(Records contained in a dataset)
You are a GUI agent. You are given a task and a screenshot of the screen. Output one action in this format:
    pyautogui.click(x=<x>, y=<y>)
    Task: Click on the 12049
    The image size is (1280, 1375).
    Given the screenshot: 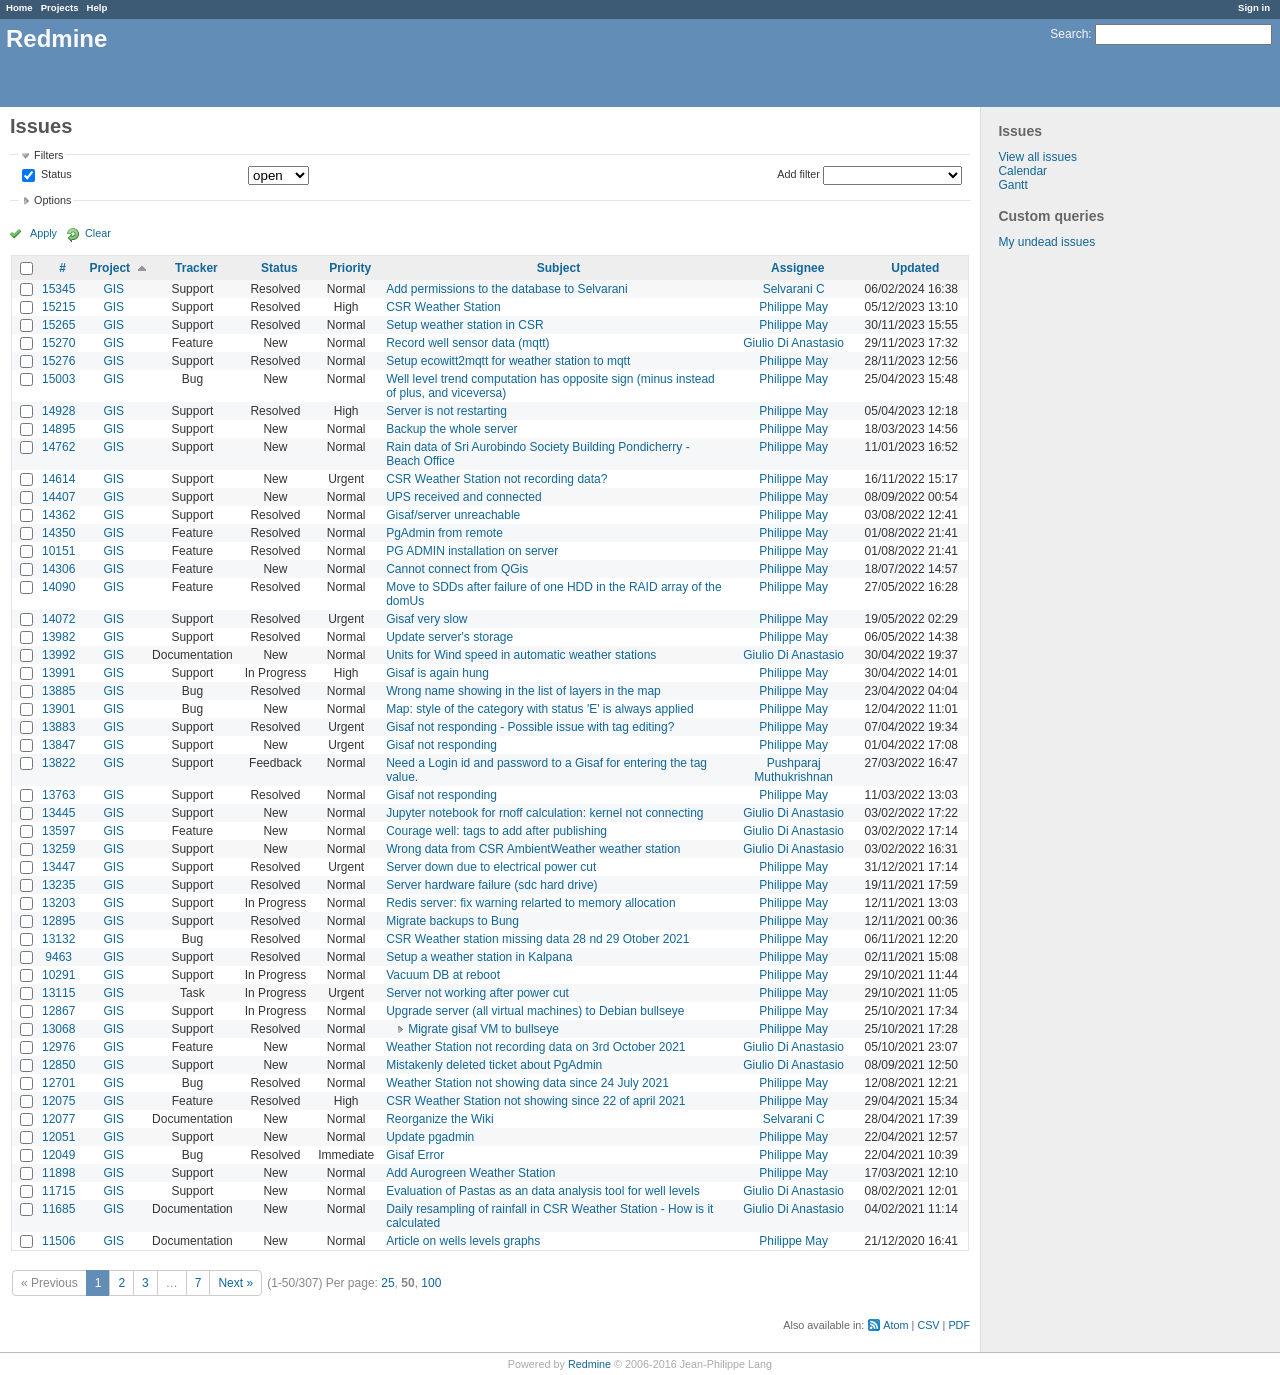 What is the action you would take?
    pyautogui.click(x=58, y=1155)
    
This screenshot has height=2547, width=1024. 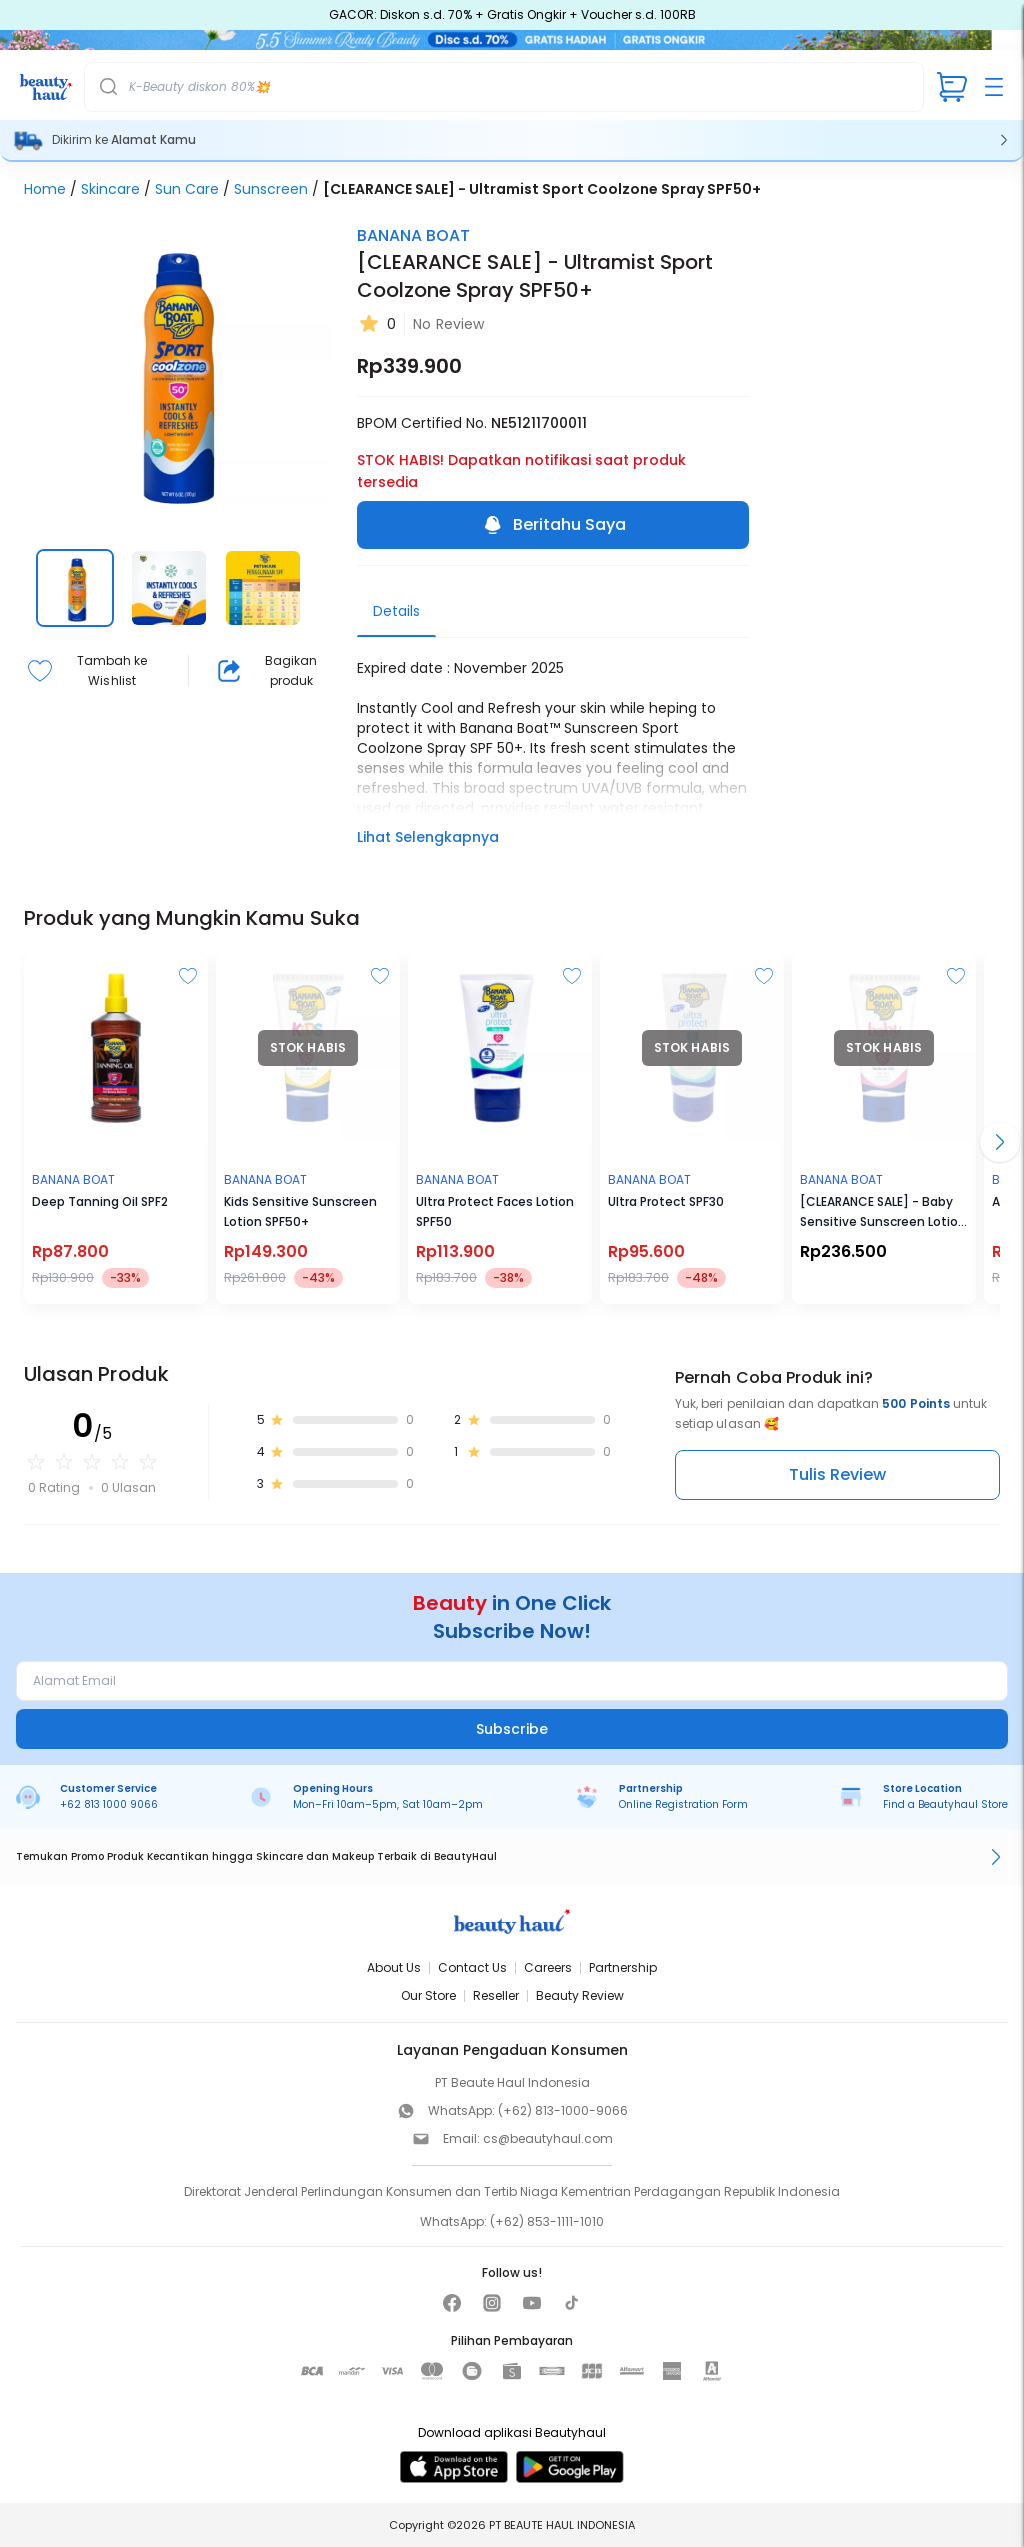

INSTRUCTIONS TO FOLLOW:
Return exactly what appears above, from the first line of the entries to the line with "The image size is (1280, 1375).", inclusive.

ANSWER AREA:
You are a GUI agent. You are given a task and a screenshot of the screen. Output one action in this format:
    pyautogui.click(x=<x>, y=<y>)
    Task: Click on the 12049
    The image size is (1280, 1375).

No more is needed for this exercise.